Sergio Tamer é professor e advogado, presidente do Centro de Estudos Constitucionais e de Gestã Pública – CECGP
Vivemos um tempo em que os rótulos e os slogans substituíram o estudo e passaram a tomar o lugar da reflexão. Nas redes sociais, acusações de “fascista”, “nazista”, “comunista” ou “extremista” – de esquerda e de direita – são lançadas com impressionante facilidade, quase sempre desprovidas de rigor histórico. Poucos se dispõem a compreender a origem das ideologias que moldaram os grandes conflitos do século XX.
Todavia, há um dado histórico frequentemente ignorado. O Fascismo italiano, o Nazismo alemão e o Leninismo russo surgiram em um contexto de profunda crise do liberalismo clássico e de contestação ao capitalismo industrial. Todos se apresentavam como projetos coletivistas, críticos da ordem liberal burguesa e defensores de um Estado forte e dirigente.
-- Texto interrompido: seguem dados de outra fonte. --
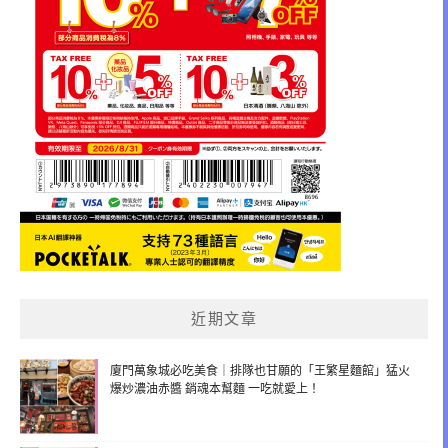
近期文章
廈門萬象城必吃美食｜排隊也甘願的「王繁星麵館」猛火
爆炒濃油赤醬 銷魂本幫麵 一吃就愛上！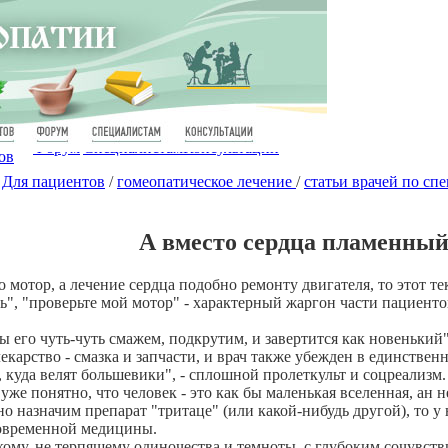
Форум
Специалистам
Консультации
ов
Для пациентов
/
гомеопатическое лечение
/
статьи врачей по сп
А вместо сердца пламенный
о мотор, а лечение сердца подобно ремонту двигателя, то этот тек
", "проверьте мой мотор" - характерный жаргон части пациенто
мы его чуть-чуть смажем, подкрутим, и завертится как новенький"
 лекарство - смазка и запчасти, и врач также убежден в единств
, куда велят большевики", - сплошной пролеткульт и соцреализм.
же понятно, что человек - это как бы маленькая вселенная, ан не
назначим препарат "тритаце" (или какой-нибудь другой), то у н
современной медицины.
кому, не терпящему одиночества и темноты, с глубоким сочув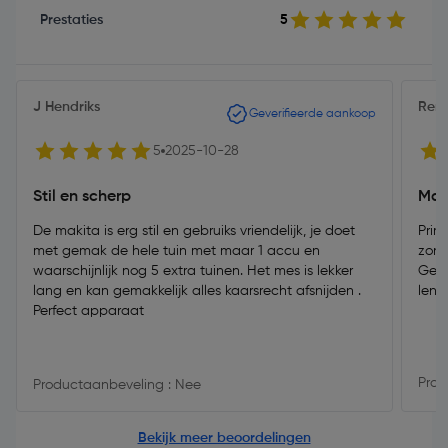
Prestaties
5
J Hendriks
Ren
Geverifieerde aankoop
5
2025-10-28
Stil en scherp
Mak
De makita is erg stil en gebruiks vriendelijk, je doet
Prim
met gemak de hele tuin met maar 1 accu en
zond
waarschijnlijk nog 5 extra tuinen. Het mes is lekker
Gema
lang en kan gemakkelijk alles kaarsrecht afsnijden .
leng
Perfect apparaat
Prod
Productaanbeveling : Nee
Bekijk meer beoordelingen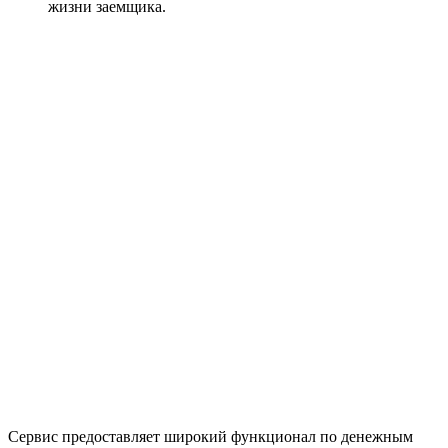
жизни заемщика.
Сервис предоставляет широкий функционал по денежным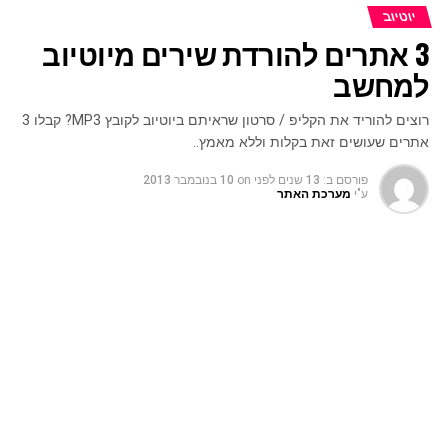
יוטיוב
3 אתרים להורדת שירים מיוטיוב
למחשב
רוצים להוריד את הקליפ / סרטון שראיתם ביוטיוב לקובץ MP3? קבלו 3
אתרים שעושים זאת בקלות וללא מאמץ..
פורסם ב:
13 שנים לפני
on
10 בנובמבר 2013
ע"י
מערכת האתר
.
בעבר העלנו באתר מספר סיקורים לגבי אתרים ל
הורדת
סרטונים מיוטיוב
והפעם נקדיש את הפוסט הזה לסיקור אתרים
שמתמחים בהורדת שירים מיוטיוב למחשב. את כל הקליפים
והסרטונים שיש ביוטיוב ניתן להוריד כאמור עם תוכנות ואתרים
שונים אך יש גם אפשרות להוריד את הסרטון/קליפ בפורמט
MP3 ללא הוידאו שלו, למעשה האתרים האלה מפרידים את
הפסקול של הקליפ/סרטון מיוטיוב וממירים אותו לפורמט MP3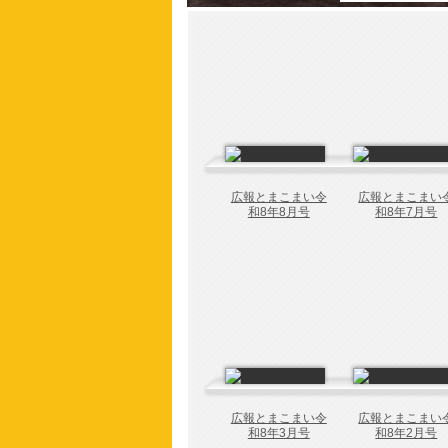
広報とまこまい令
広報とまこまい
和8年8月号
和8年7月号
広報とまこまい令
広報とまこまい
和8年3月号
和8年2月号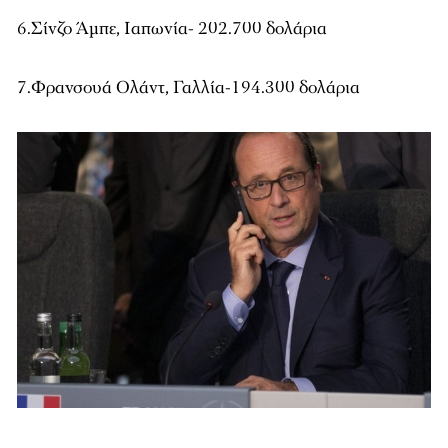
6.Σίνζο Άμπε, Ιαπωνία- 202.700 δολάρια
7.Φρανσουά Ολάντ, Γαλλία-194.300 δολάρια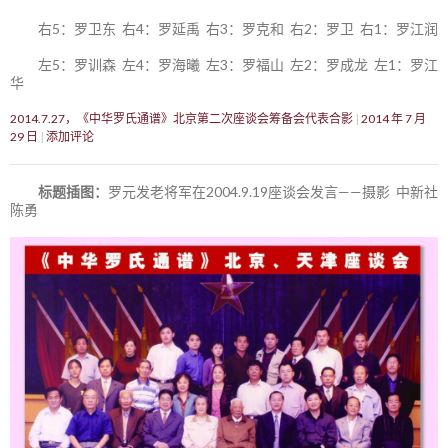
右5：罗卫东 右4：罗延禹 右3：罗克和 右2：罗卫 右1：罗江润
左5：罗训森 左4：罗海曦 左3：罗福山 左2：罗成龙 左1：罗江
华
2014.7.27，《中华罗氏通谱》北京第二次座谈会筹备会代表合影
2014 年 7 月
29 日
添加评论
标题插图：
罗元发老将军在2004.9.19座谈会发言——摄影 中新社
陈勇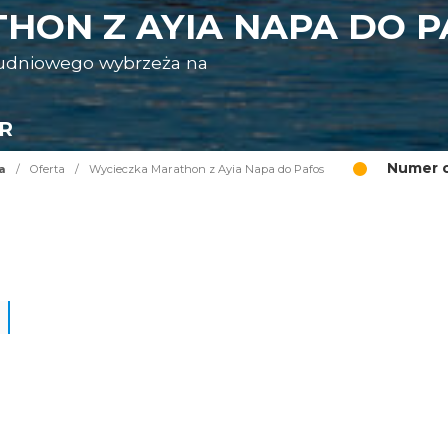
HON Z AYIA NAPA DO P
ołudniowego wybrzeża na
UR
Numer o
a
/
Oferta
/
Wycieczka Marathon z Ayia Napa do Pafos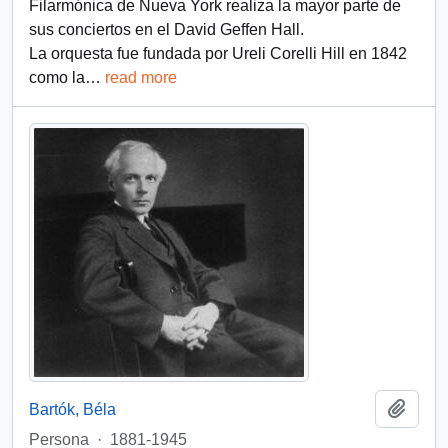
Filarmónica de Nueva York realiza la mayor parte de
sus conciertos en el David Geffen Hall.
La orquesta fue fundada por Ureli Corelli Hill en 1842
como la
…
read more
Añadi
Bartók, Béla
Persona
·
1881-1945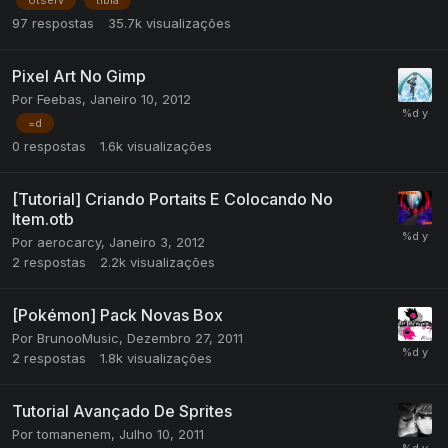
97
respostas
35.7k
visualizações
Pixel Art No Gimp
Por
Feebas
,
Janeiro 10, 2012
=d
0
respostas
1.6k
visualizações
[Tutorial] Criando Portaits E Colocando No
Item.otb
Por
aerocarcy
,
Janeiro 3, 2012
2
respostas
2.2k
visualizações
[Pokémon] Pack Novas Box
Por
BrunooMusic
,
Dezembro 27, 2011
2
respostas
1.8k
visualizações
Tutorial Avançado De Sprites
Por
tomanenem
,
Julho 10, 2011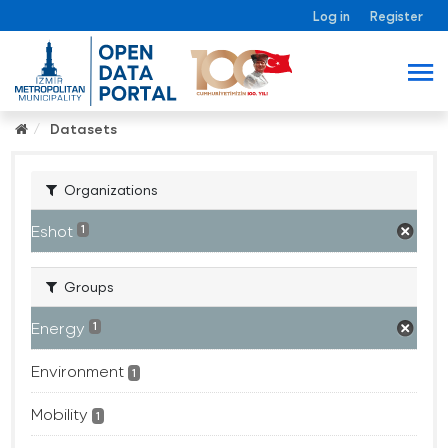
Log in
Register
Datasets
Organizations
Eshot
1
Groups
Energy
1
Environment
1
Mobility
1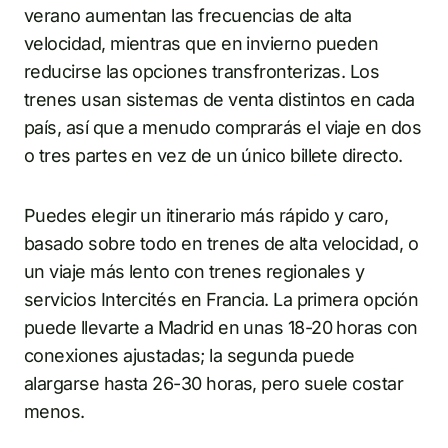
verano aumentan las frecuencias de alta
velocidad, mientras que en invierno pueden
reducirse las opciones transfronterizas. Los
trenes usan sistemas de venta distintos en cada
país, así que a menudo comprarás el viaje en dos
o tres partes en vez de un único billete directo.
Puedes elegir un itinerario más rápido y caro,
basado sobre todo en trenes de alta velocidad, o
un viaje más lento con trenes regionales y
servicios Intercités en Francia. La primera opción
puede llevarte a Madrid en unas 18-20 horas con
conexiones ajustadas; la segunda puede
alargarse hasta 26-30 horas, pero suele costar
menos.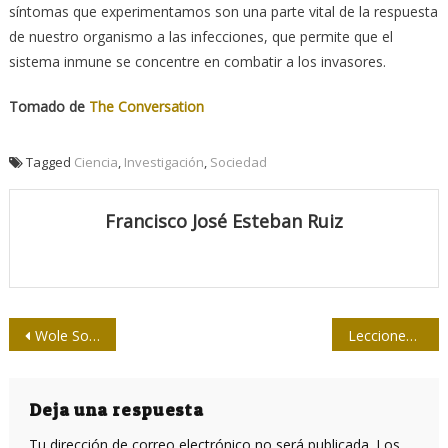
síntomas que experimentamos son una parte vital de la respuesta
de nuestro organismo a las infecciones, que permite que el
sistema inmune se concentre en combatir a los invasores.
Tomado de
The Conversation
Tagged
Ciencia
,
Investigación
,
Sociedad
Francisco José Esteban Ruiz
Navegación
Wole Soyinka, un privilegio inapreciable
Lecciones de Cintio
de
entradas
Deja una respuesta
Tu dirección de correo electrónico no será publicada.
Los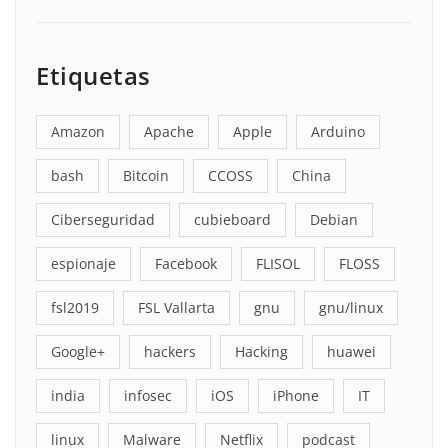
Etiquetas
Amazon
Apache
Apple
Arduino
bash
Bitcoin
CCOSS
China
Ciberseguridad
cubieboard
Debian
espionaje
Facebook
FLISOL
FLOSS
fsl2019
FSL Vallarta
gnu
gnu/linux
Google+
hackers
Hacking
huawei
india
infosec
iOS
iPhone
IT
linux
Malware
Netflix
podcast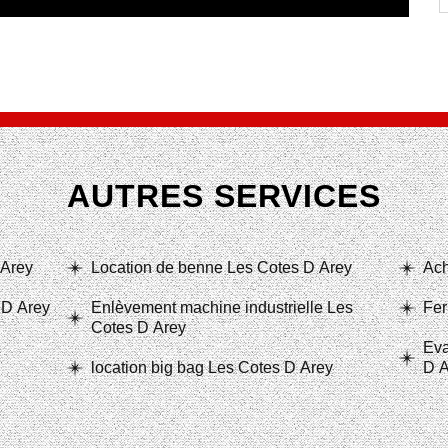
AUTRES SERVICES
 Arey
Location de benne Les Cotes D Arey
Ach
 D Arey
Enlèvement machine industrielle Les
Fer
Cotes D Arey
Eva
location big bag Les Cotes D Arey
D A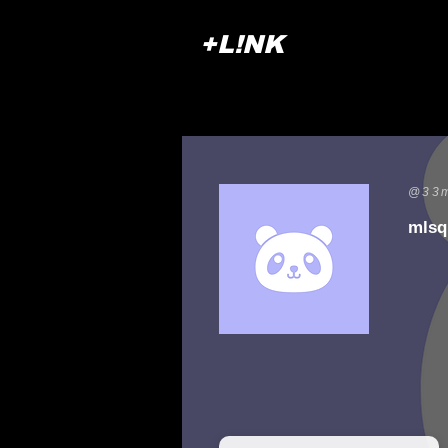
+L!NK
@33m
mlsq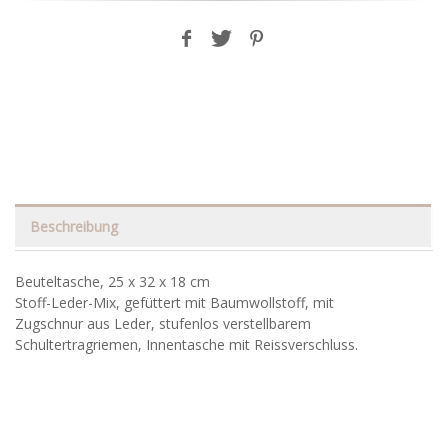
Beschreibung
Beuteltasche, 25 x 32 x 18 cm
Stoff-Leder-Mix, gefüttert mit Baumwollstoff, mit
Zugschnur aus Leder, stufenlos verstellbarem
Schultertragriemen, Innentasche mit Reissverschluss.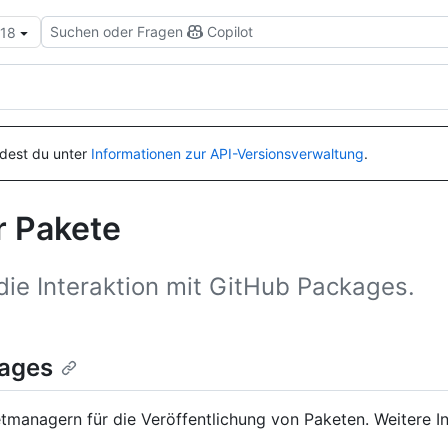
Suchen oder Fragen
Copilot
.18
ndest du unter
Informationen zur API-Versionsverwaltung
.
r Pakete
die Interaktion mit GitHub Packages.
kages
tmanagern für die Veröffentlichung von Paketen. Weitere I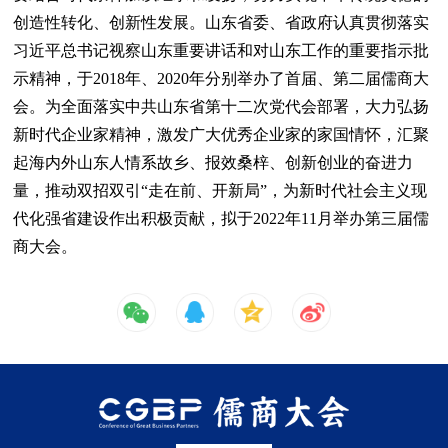
创造性转化、创新性发展。山东省委、省政府认真贯彻落实
习近平总书记视察山东重要讲话和对山东工作的重要指示批
示精神，于2018年、2020年分别举办了首届、第二届儒商大
会。为全面落实中共山东省第十二次党代会部署，大力弘扬
新时代企业家精神，激发广大优秀企业家的家国情怀，汇聚
起海内外山东人情系故乡、报效桑梓、创新创业的奋进力
量，推动双招双引“走在前、开新局”，为新时代社会主义现
代化强省建设作出积极贡献，拟于2022年11月举办第三届儒
商大会。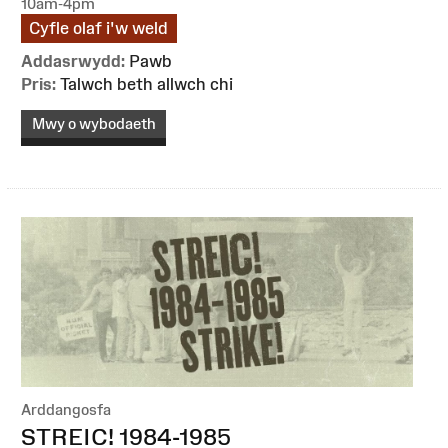
10am-4pm
Cyfle olaf i'w weld
Addasrwydd:
Pawb
Pris:
Talwch beth allwch chi
Mwy o wybodaeth
Arddangosfa
:
STREIC! 1984-1985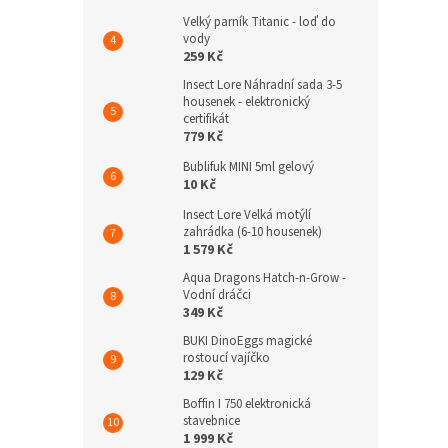
Velký parník Titanic - loď do
vody
259 Kč
Insect Lore Náhradní sada 3-5
housenek - elektronický
certifikát
779 Kč
Bublifuk MINI 5ml gelový
10 Kč
Insect Lore Velká motýlí
zahrádka (6-10 housenek)
1 579 Kč
Aqua Dragons Hatch-n-Grow -
Vodní dráčci
349 Kč
BUKI DinoEggs magické
rostoucí vajíčko
129 Kč
Boffin I 750 elektronická
stavebnice
1 999 Kč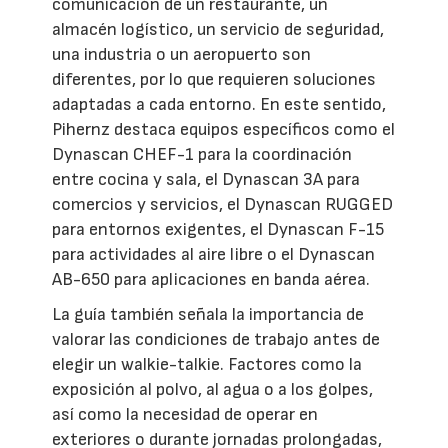
comunicación de un restaurante, un
almacén logístico, un servicio de seguridad,
una industria o un aeropuerto son
diferentes, por lo que requieren soluciones
adaptadas a cada entorno. En este sentido,
Pihernz destaca equipos específicos como el
Dynascan CHEF-1 para la coordinación
entre cocina y sala, el Dynascan 3A para
comercios y servicios, el Dynascan RUGGED
para entornos exigentes, el Dynascan F-15
para actividades al aire libre o el Dynascan
AB-650 para aplicaciones en banda aérea.
La guía también señala la importancia de
valorar las condiciones de trabajo antes de
elegir un walkie-talkie. Factores como la
exposición al polvo, al agua o a los golpes,
así como la necesidad de operar en
exteriores o durante jornadas prolongadas,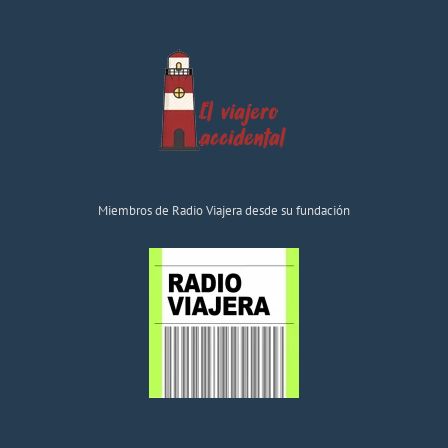
Miembros de Radio Viajera desde su fundación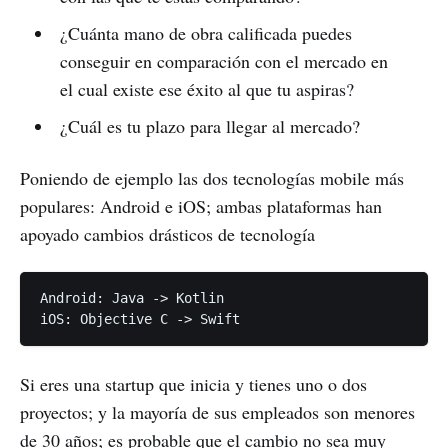
¿Cuánta mano de obra calificada puedes
conseguir en comparación con el mercado en
el cual existe ese éxito al que tu aspiras?
¿Cuál es tu plazo para llegar al mercado?
Poniendo de ejemplo las dos tecnologías mobile más
populares: Android e iOS; ambas plataformas han
apoyado cambios drásticos de tecnología
Android: Java -> Kotlin

Si eres una startup que inicia y tienes uno o dos
proyectos; y la mayoría de sus empleados son menores
de 30 años; es probable que el cambio no sea muy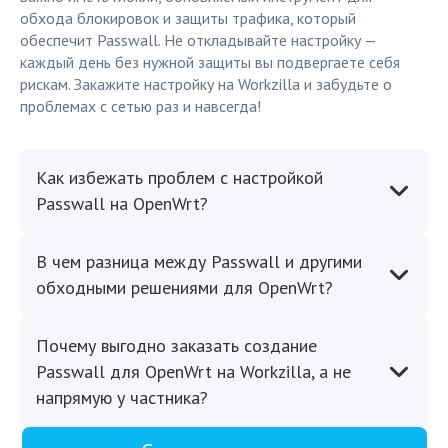
обхода блокировок и защиты трафика, который
обеспечит Passwall. Не откладывайте настройку —
каждый день без нужной защиты вы подвергаете себя
рискам. Закажите настройку на Workzilla и забудьте о
проблемах с сетью раз и навсегда!
Как избежать проблем с настройкой
Passwall на OpenWrt?
В чем разница между Passwall и другими
обходными решениями для OpenWrt?
Почему выгодно заказать создание
Passwall для OpenWrt на Workzilla, а не
напрямую у частника?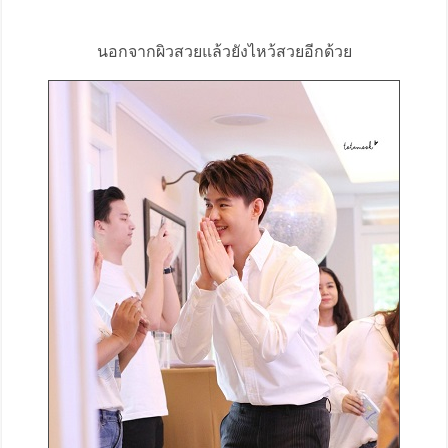
นอกจากผิวสวยแล้วยังไหว้สวยอีกด้วย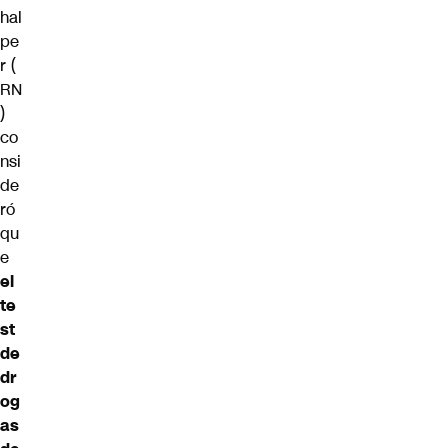
hal
pe
r
(
RN
)
co
nsi
de
ró
qu
e
el
te
st
de
dr
og
as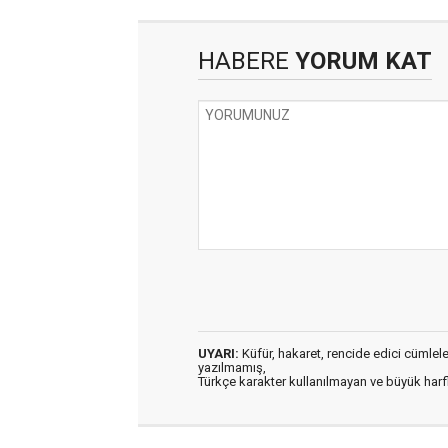
HABERE
YORUM KAT
UYARI:
Küfür, hakaret, rencide edici cümleler 
yazılmamış,
Türkçe karakter kullanılmayan ve büyük har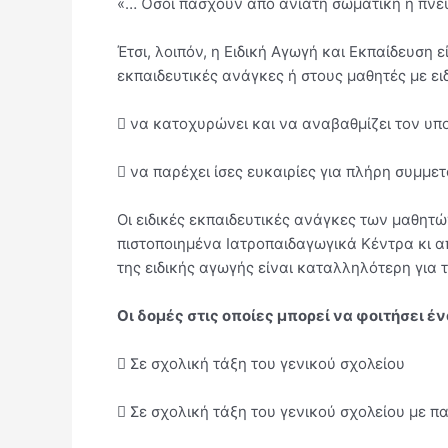
«… Όσοι πάσχουν από ανίατη σωματική ή πνευ
Έτσι, λοιπόν, η Ειδική Αγωγή και Εκπαίδευση 
εκπαιδευτικές ανάγκες ή στους μαθητές με ει
 να κατοχυρώνει και να αναβαθμίζει τον υπ
 να παρέχει ίσες ευκαιρίες για πλήρη συμμε
Οι ειδικές εκπαιδευτικές ανάγκες των μαθητώ
πιστοποιημένα Ιατροπαιδαγωγικά Κέντρα κι απ
της ειδικής αγωγής είναι καταλληλότερη για τ
Οι δομές στις οποίες μπορεί να φοιτήσει 
 Σε σχολική τάξη του γενικού σχολείου
 Σε σχολική τάξη του γενικού σχολείου με 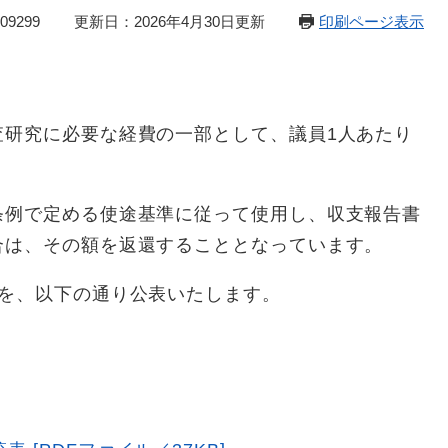
9299
更新日：2026年4月30日更新
印刷ページ表示
査研究に必要な経費の一部として、議員1人あたり
条例で定める使途基準に従って使用し、収支報告書
合は、その額を返還することとなっています。
書を、以下の通り公表いたします。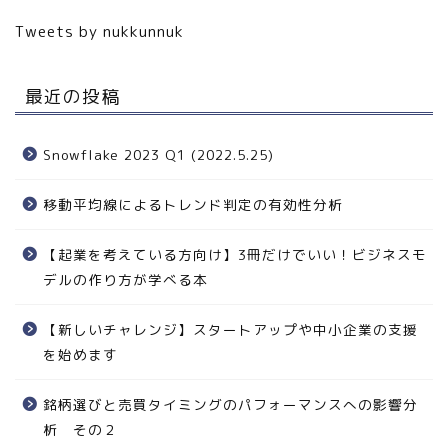
Tweets by nukkunnuk
最近の投稿
Snowflake 2023 Q1 (2022.5.25)
移動平均線によるトレンド判定の有効性分析
【起業を考えている方向け】3冊だけでいい！ビジネスモ
デルの作り方が学べる本
【新しいチャレンジ】スタートアップや中小企業の支援
を始めます
銘柄選びと売買タイミングのパフォーマンスへの影響分
析 その２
Embora tenham se tornado adversários mortais, suas trajetórias dialogam com o ambiente intelectual que marcou a ascensão das ideias socialistas na Europa do final do século XIX e início do século XX.
O marxismo, formulado por Karl Marx e Friedrich Engels, propunha a superação do capitalismo mediante a luta de classes e a construção de uma sociedade sem propriedade privada dos meios de produção. A Revolução Russa de 1917, liderada por Lenin, transformou essa teoria em experiência concreta de poder. O partido único, a centralização política e o planejamento estatal passaram a ser características marcantes do modelo soviético.
O fascismo, por sua vez, nasceu na Itália sob a liderança de Benito Mussolini. Não deixa de ser um dado histórico relevante que Mussolini tenha sido, em sua juventude, um destacado militante socialista e diretor de jornais vinculados ao movimento operário. Posteriormente, rompeu com o internacionalismo marxista e desenvolveu uma doutrina baseada no nacionalismo extremo, na unidade orgânica da nação e na supremacia do Estado sobre o indivíduo. O conflito entre fascistas e comunistas foi intenso, mas ambos rejeitavam o liberalismo político tradicional e a concepção de um Estado limitado.
O nazismo alemão também incorporou elementos de dirigismo econômico e mobilização de massas, porém agregou a eles uma dimensão racial e biológica ausente no marxismo clássico. A obsessão pela pureza étnica, o antissemitismo e a ideia de superioridade ariana constituíram características próprias e decisivas do regime de Adolf Hitler. Contudo, a história demonstra que regimes totalitários podem surgir tanto da extrema esquerda quanto da extrema direita na medida em que o poder político deixa de reconhecer limites institucionais, elimina o pluralismo e transforma o Estado em instrumento absoluto de imposição ideológica.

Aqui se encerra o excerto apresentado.